▸ **Entries taken from a collection**:
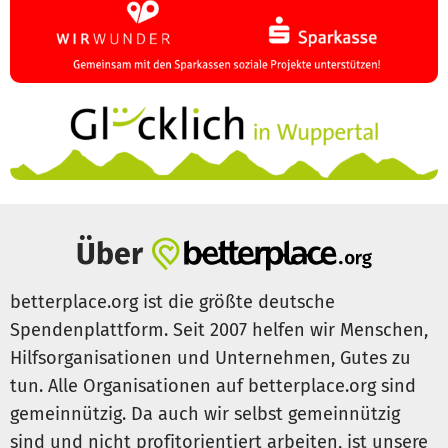
Über
betterplace.org ist die größte deutsche
Spendenplattform. Seit 2007 helfen wir Menschen,
Hilfsorganisationen und Unternehmen, Gutes zu
tun. Alle Organisationen auf betterplace.org sind
gemeinnützig. Da auch wir selbst gemeinnützig
sind und nicht profitorientiert arbeiten, ist unsere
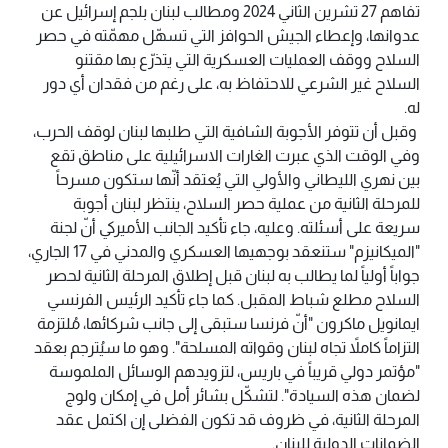
تفاهم 27 تشرين الثاني 2024 ومطالب لبنان بلجم إسرائيل عن
عدوانها، وإعطاء الجيش الحوافز التي تسهّل مهمّته في حصر
السلاح ووقف العمليات العسكرية التي يتذرّع بها مقتنو
السلاح غير الشرعي للاحتفاظ به، على رغم من فقدان أي دور
له.
وقبل أن تتوفر الأجوبة الشافية التي طلبها لبنان لوقف الحرب،
وفي الوقت الذي عبرت الغارات الاسرائيلية على مناطق تقع
بين نهري الليطاني والأولي التي يُعتقد أنّها ستكون مسرحاً
للمرحلة الثانية من عملية حصر السلاح، ينتظر لبنان أجوبة
سريعة على أسئلته. وعليه، جاء تأكيد الجانب الأميركي أنّ لجنة
"الميكانيزم" ستنعقد بوجهيها العسكري والمدني في 17 الجاري،
جواباً أولياً لما يطالب به لبنان قبل إطلاق المرحلة الثانية لحصر
السلاح مطلع شباط المقبل. كما جاء تأكيد الرئيس الفرنسي
ايمانويل ماكرون "أنّ فرنسا ستبقى إلى جانب شركائها، مُلتزمة
التزاماً كاملاً تجاه لبنان وقواته المسلحة". وهو ما سيُترجم بعقد
"مؤتمر دولي قريباً في باريس، لتزويدهم الوسائل الملموسة
لضمان هذه السيادة". لتشكّل بشائر أمل في إمكان ولوج
المرحلة الثانية، في ظروف قد تكون الفضلى إن اكتمل عقد
الضمانات الدولية للبنان.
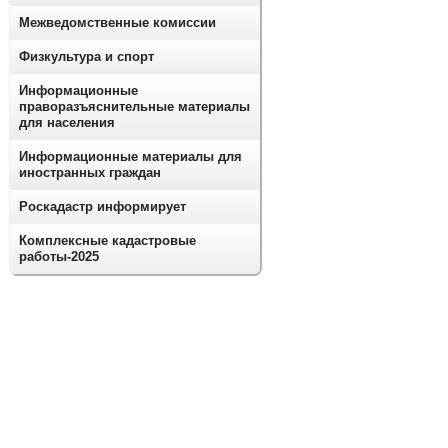
Межведомственные комиссии
Физкультура и спорт
Информационные
праворазъяснительные материалы
для населения
Информационные материалы для
иностранных граждан
Роскадастр информирует
Комплексные кадастровые
работы-2025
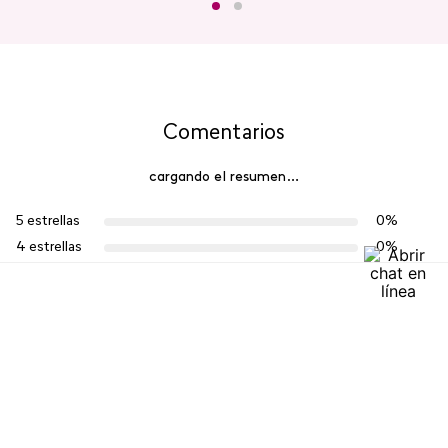
Comentarios
cargando el resumen…
5 estrellas
0%
4 estrellas
0%
3 estrellas
0%
2 estrellas
0%
1 estrella
0%
Escribe un comentario
Más reciente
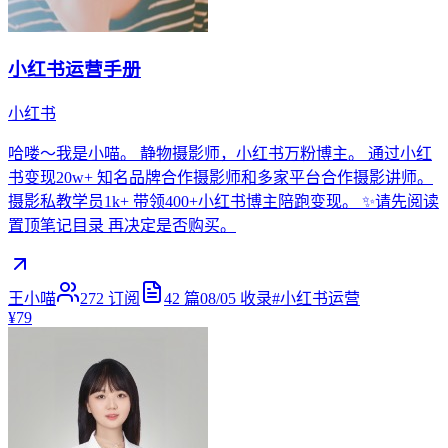
小红书运营手册
小红书
哈喽～我是小喵。 静物摄影师，小红书万粉博主。 通过小红
书变现20w+ 知名品牌合作摄影师和多家平台合作摄影讲师。
摄影私教学员1k+ 带领400+小红书博主陪跑变现。 ✨请先阅读
置顶笔记目录 再决定是否购买。
王小喵
272
订阅
42
篇
08/05
收录
#
小红书运营
¥79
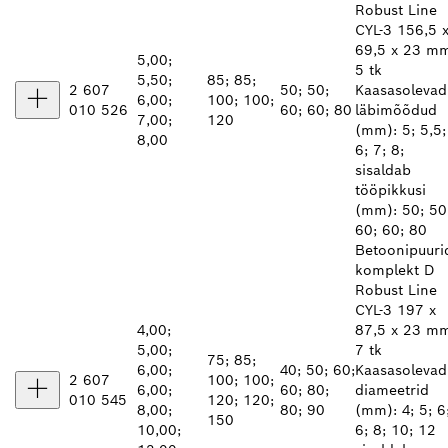
Robust Line
CYL-3 156,5 
69,5 x 23 m
5,00;
5 tk
5,50;
85; 85;
2 607
50; 50;
Kaasasolevad
6,00;
100; 100;
010 526
60; 60; 80
läbimõõdud
7,00;
120
(mm): 5; 5,5;
8,00
6; 7; 8;
sisaldab
tööpikkusi
(mm): 50; 50
60; 60; 80
Betoonipuuri
komplekt D
Robust Line
CYL-3 197 x
4,00;
87,5 x 23 m
5,00;
7 tk
75; 85;
6,00;
40; 50; 60;
Kaasasolevad
2 607
100; 100;
6,00;
60; 80;
diameetrid
010 545
120; 120;
8,00;
80; 90
(mm): 4; 5; 6
150
10,00;
6; 8; 10; 12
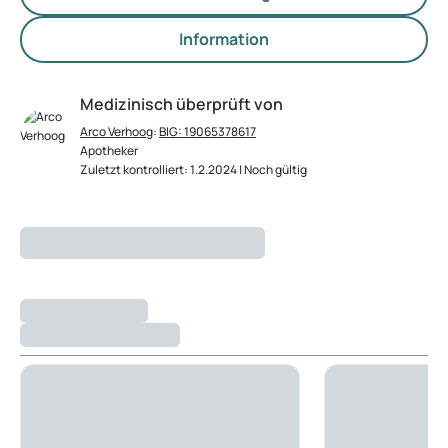
Information
Medizinisch überprüft von
Arco Verhoog
:
BIG: 19065378617
Apotheker
Zuletzt kontrolliert: 1.2.2024 | Noch gültig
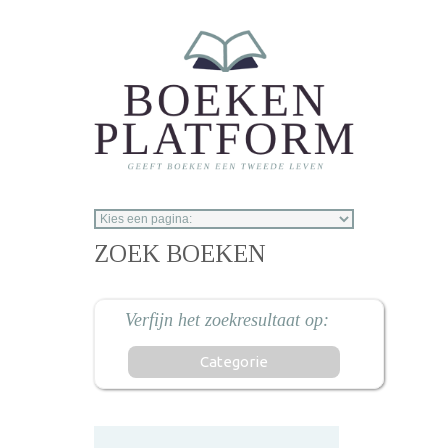
Overslaan en naar de inhoud gaan
ZOEK BOEKEN
Categorie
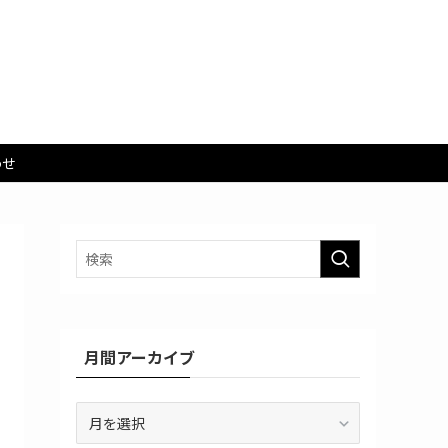
わせ
月間アーカイブ
月
間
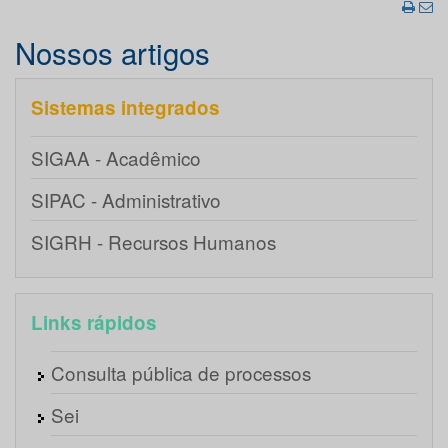
Nossos artigos
Sistemas integrados
SIGAA - Acadêmico
SIPAC - Administrativo
SIGRH - Recursos Humanos
Links rápidos
Consulta pública de processos
Sei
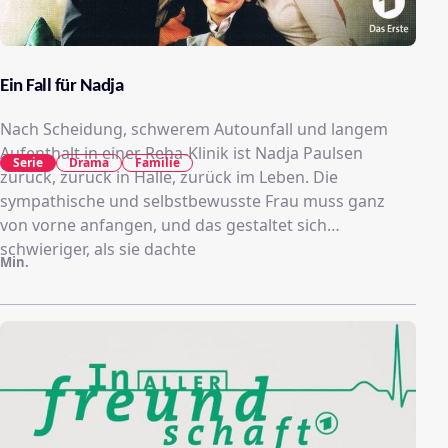
Ein Fall für Nadja
Nach Scheidung, schwerem Autounfall und langem
Aufenthalt in einer Reha-Klinik ist Nadja Paulsen
Serie
Drama
Familie
zurück, zurück in Halle, zurück im Leben. Die
sympathische und selbstbewusste Frau muss ganz
von vorne anfangen, und das gestaltet sich
schwieriger, als sie dachte
Min.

▸ **Task to carry out**: A bare number is required: the count of lines above with the string "betterplace".

▸ **Response to this task**: 2